Kat’s people convince Gilbert to continue in the faux marriage so she can “change the narrative.” Because he is such a good guy—the windbreaker is a dead giveaway—he agrees. But, of course, they fall in love. She takes him to openings; she teaches his mathalon students to dance. It is all precious and precocious. 

The supporting cast is reduced to ciphers, with Sarah Silverman playing Gilbert’s best friend, a school guidance counselor, who is the “kooky sidekick.” John Bradley (interesting in the execrable Moonfall) and Michelle Buteau play Kat’s considerate handlers. But they are given so little character, they function more to move things along, reminding Kat that she has a photoshoot or a plane to catch. The banality of their performances is no fault of theirs. Maluma, a gifted singer, is given the caricature Latin lothario. Coleman does well enough as Gilbert’s daughter, caught between divorced parents and trying to fit in her new school.

But the film’s sole reason is Lopez and Wilson, and, unfortunately, they seem uncomfortable much of the time. Lopez is saddled with the worst of it; she is the star who is lonely in the crowd. Lopez is a charismatic performer, which shines through when she is allowed to sing. Here, she engages fully, and these are the brighter spots. Wilson is trying to channel an everyman but just comes across as clueless (projected through his use of a flip phone). 

There is not so much a lack of chemistry as no fusion. Kat and Gilbert are quickly too comfortable yet remain distant, mouthing speeches that are a patchwork of cliches. It is as if someone has cut up Hallmark cards and pasted them together as a script. In this case, the someones are John Rogers, Tami Sagher, and Harper Dill, who penned the pedestrian screenplay (based on a graphic novel by Bobby Crosby). Director Kat Coiro fails to bring any originality or point of view.

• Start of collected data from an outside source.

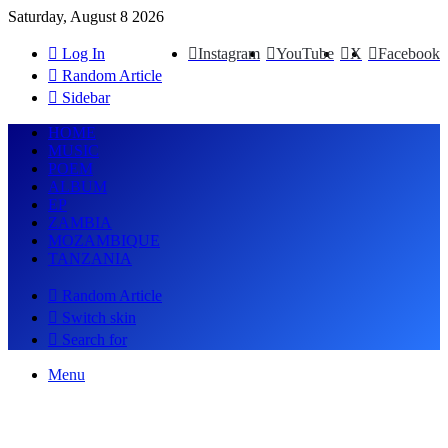
Saturday, August 8 2026
Log In
Instagram
YouTube
X
Facebook
Random Article
Sidebar
HOME
MUSIC
POEM
ALBUM
EP
ZAMBIA
MOZAMBIQUE
TANZANIA
Random Article
Switch skin
Search for
Menu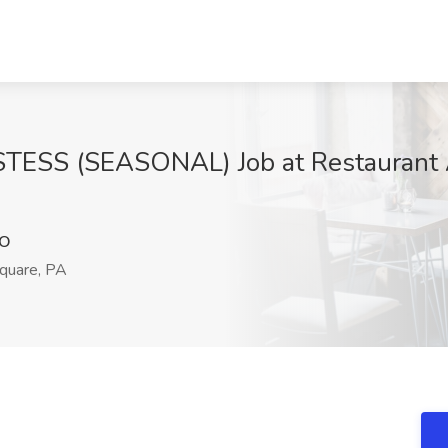
S (SEASONAL) Job at Restaurant As
JO
quare, PA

Many obvious moments will either satisfy expectations or just annoy. The whimsical challenge: Kat will attempt to function without assistants; Gilbert will go on social media. (The arc lasts all of three minutes and then is forgotten.) The requisite surprise birthday gift:  A visit to a childhood amusement park. The romantic date:  They chaperone the school dance. The build-up to consummation: It might be the first time in fifty years that anyone has been inspired by Robert Goulet’s “If Ever I Would Leave You.” The final obstacles involve the Grammy Awards and the big math event, lacking stakes and tension. So much for conflict, contrast, and texture.

One of the major missed opportunities is mentioned in passing. Kat is “north of thirty-five.” Far more interesting would have been incorporating the fears of a not-young-star in a youth-centric culture. Lopez would have brought both depth and dimension to this element.

Ultimately, it comes down to what you want. If you hope for wit and originality, Marry Me does not deliver. But, if you can accept a bland if not unpleasant movie, there are worse ways to spend a couple of hours.

Rated PG-13, Marry Me is playing in local theaters and streaming on Peacock.